Sign Languages in the Arab World

Autor/a: AL-FITYANI, Kinda, & PADDEN, Carol
Año: 2010
Editorial: Cambridge: Cambridge University Press, 2010
Tipo de código: Copyright
Soporte: Digital


Lingüística » Lingüística de otras Lenguas de Signos


Every evening, the Al Jazeera satellite channel features a one-hour, comprehensive newscast of world events. Superimposed in the corner of the television screen is a box containing a sign language interpreter who translates the spoken Arabic of the newscaster. The interpreter is one of a team of Jordanian Sign Language (LIU) interpreters who regularly interpret the newscast. However, the sign language they use is not strictly LIU. Heavily influenced by LIU, it is a newly devised sign language which uses vocabulary drawn from different Arab sign languages, including Egyptian Sign Language and Saudi Sign Language. The vocabulary was compiled in a dictionary by the Council of Arab Ministers of Social Affairs (CAMSA), a committee within the League of Arab States (LAS).

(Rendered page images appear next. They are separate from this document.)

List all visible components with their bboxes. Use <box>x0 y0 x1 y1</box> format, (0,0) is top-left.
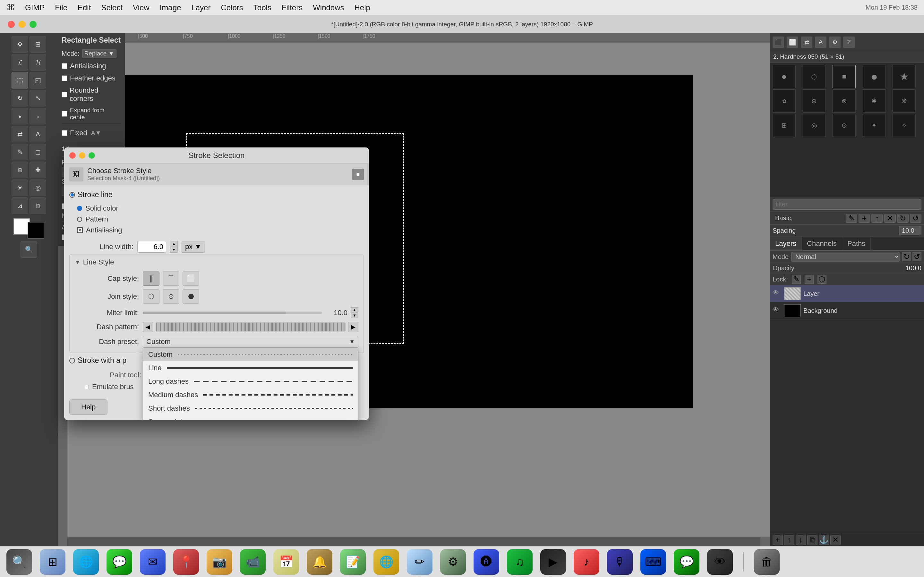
menu-windows[interactable]: Windows <box>313 3 344 12</box>
maximize-button[interactable] <box>29 21 37 28</box>
menu-colors[interactable]: Colors <box>221 3 243 12</box>
brush-item[interactable]: ◌ <box>803 65 826 88</box>
fixed-checkbox[interactable] <box>61 130 67 136</box>
minimize-button[interactable] <box>19 21 26 28</box>
brush-item[interactable]: ● <box>863 65 886 88</box>
brush-item[interactable]: ✿ <box>772 89 796 113</box>
brush-item[interactable]: ❋ <box>893 89 916 113</box>
duplicate-layer-btn[interactable]: ⧉ <box>807 535 817 545</box>
scroll-corner[interactable] <box>760 537 770 546</box>
free-select[interactable]: 𝓛 <box>11 54 28 71</box>
dock-mail[interactable]: ✉ <box>140 549 166 575</box>
perspective[interactable]: ⬦ <box>29 108 46 124</box>
brush-tool-btn4[interactable]: ✕ <box>884 214 896 223</box>
miter-down[interactable]: ▼ <box>351 313 359 318</box>
miter-slider[interactable] <box>143 311 322 314</box>
dodge-tool[interactable]: ☀ <box>11 179 28 196</box>
color-icon[interactable]: ⬛ <box>772 37 784 48</box>
anchor-layer-btn[interactable]: ⚓ <box>819 535 829 545</box>
new-layer-btn[interactable]: + <box>772 535 783 545</box>
collapse-icon[interactable]: ▼ <box>75 259 81 266</box>
lock-pixels[interactable]: ✎ <box>792 275 801 284</box>
stepper-down[interactable]: ▼ <box>170 247 178 253</box>
menu-gimp[interactable]: GIMP <box>25 3 45 12</box>
stroke-paint-radio[interactable] <box>69 358 75 364</box>
rect-select[interactable]: ⬚ <box>11 72 28 89</box>
brush-item[interactable]: ● <box>772 65 796 88</box>
menu-view[interactable]: View <box>133 3 150 12</box>
menu-image[interactable]: Image <box>160 3 181 12</box>
dialog-close[interactable] <box>69 152 76 159</box>
dock-launchpad[interactable]: ⊞ <box>40 549 65 575</box>
heal-tool[interactable]: ✚ <box>29 161 46 178</box>
brush-tool-btn6[interactable]: ↺ <box>910 214 921 223</box>
join-miter[interactable]: ⬡ <box>143 290 160 303</box>
cap-square[interactable]: ⬜ <box>183 271 199 285</box>
dialog-close-btn[interactable]: ■ <box>352 169 364 180</box>
dock-maps[interactable]: 📍 <box>173 549 199 575</box>
dock-spotify[interactable]: ♫ <box>507 549 533 575</box>
stepper-up[interactable]: ▲ <box>170 241 178 247</box>
dock-appletv[interactable]: ▶ <box>540 549 566 575</box>
erase-tool[interactable]: ◻ <box>29 143 46 160</box>
dropdown-item-medium-dashes[interactable]: Medium dashes <box>143 388 358 402</box>
brush-item[interactable]: ⊗ <box>833 89 856 113</box>
swap-icon[interactable]: ⇄ <box>801 37 813 48</box>
menu-edit[interactable]: Edit <box>78 3 91 12</box>
tab-channels[interactable]: Channels <box>802 237 842 250</box>
dash-preset-dropdown[interactable]: Custom ▼ <box>143 336 359 348</box>
layer-eye-icon2[interactable]: 👁 <box>772 306 782 315</box>
layer-btn2[interactable]: ↺ <box>913 252 921 261</box>
line-width-stepper[interactable]: ▲ ▼ <box>170 241 178 253</box>
dock-systemprefs[interactable]: ⚙ <box>440 549 466 575</box>
dropdown-item-sparse-dots[interactable]: Sparse dots <box>143 415 358 420</box>
dock-reminders[interactable]: 🔔 <box>307 549 333 575</box>
background-color[interactable] <box>27 222 44 239</box>
dropdown-item-short-dashes[interactable]: Short dashes <box>143 402 358 415</box>
join-round[interactable]: ⊙ <box>163 290 179 303</box>
dock-appstore[interactable]: 🅐 <box>473 549 499 575</box>
antialiasing-checkbox[interactable] <box>61 63 67 69</box>
crop-tool[interactable]: ◱ <box>29 72 46 89</box>
apple-menu[interactable]: ⌘ <box>6 3 15 13</box>
dock-music[interactable]: ♪ <box>573 549 599 575</box>
layer-item-layer[interactable]: 👁 Layer <box>770 285 924 302</box>
tab-layers[interactable]: Layers <box>770 237 802 250</box>
brush-tool-btn5[interactable]: ↻ <box>897 214 909 223</box>
miter-up[interactable]: ▲ <box>351 308 359 313</box>
spacing-input[interactable] <box>899 226 921 235</box>
dropdown-item-long-dashes[interactable]: Long dashes <box>143 375 358 388</box>
brush-item[interactable]: ★ <box>893 65 916 88</box>
menu-filters[interactable]: Filters <box>282 3 302 12</box>
align-tool[interactable]: ⊞ <box>29 36 46 53</box>
lock-position[interactable]: + <box>804 275 814 284</box>
raise-layer-btn[interactable]: ↑ <box>784 535 795 545</box>
measure-tool[interactable]: ⊿ <box>11 197 28 214</box>
stroke-line-radio[interactable] <box>69 192 75 198</box>
dock-vscode[interactable]: ⌨ <box>640 549 666 575</box>
shear-tool[interactable]: ⬧ <box>11 108 28 124</box>
join-bevel[interactable]: ⬣ <box>183 290 199 303</box>
close-button[interactable] <box>8 21 15 28</box>
rotate-tool[interactable]: ↻ <box>11 90 28 106</box>
mode-select[interactable]: Normal <box>791 252 900 261</box>
expand-center-checkbox[interactable] <box>61 111 67 117</box>
antialiasing-checkbox[interactable]: ✕ <box>77 227 83 233</box>
feather-edges-checkbox[interactable] <box>61 75 67 81</box>
brush-item[interactable]: ⊙ <box>833 114 856 137</box>
lock-alpha[interactable]: ⬡ <box>817 275 827 284</box>
brush-tool-btn2[interactable]: + <box>859 214 870 223</box>
brush-item[interactable]: ✱ <box>863 89 886 113</box>
dock-trash[interactable]: 🗑 <box>754 549 780 575</box>
dock-photos[interactable]: 📷 <box>207 549 232 575</box>
dock-creepin[interactable]: 👁 <box>707 549 733 575</box>
cap-round[interactable]: ⌒ <box>163 271 179 285</box>
color2-icon[interactable]: ⬜ <box>787 37 798 48</box>
lower-layer-btn[interactable]: ↓ <box>796 535 806 545</box>
dock-messages[interactable]: 💬 <box>107 549 132 575</box>
pattern-radio[interactable] <box>77 217 82 222</box>
unit-dropdown[interactable]: px ▼ <box>182 241 205 253</box>
dock-facetime[interactable]: 📹 <box>240 549 266 575</box>
brush-item[interactable]: ✧ <box>893 114 916 137</box>
dock-chrome[interactable]: 🌐 <box>373 549 399 575</box>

The effort by CAMSA to encourage a standard pan-Arab Sign Language (ArSL) has been met with wide resistance, in large part because deaf viewers say they cannot understand the language. In this paper, we describe the geography of sign languages in Arab countries. As we explain, there already exists a number of sign languages used by Arab deaf communities. Some are designated as nation-state sign languages and are used in the instruction of deaf students in their educational systems. The adoption of ArSL by Arab countries potentially threatens the future of these nation-state sign languages as well as an unknown number of smaller sign languages existing within this region.

En: D. Brentari (Ed.), Sign Languages: A Cambridge Language Survey, pp. 433–450.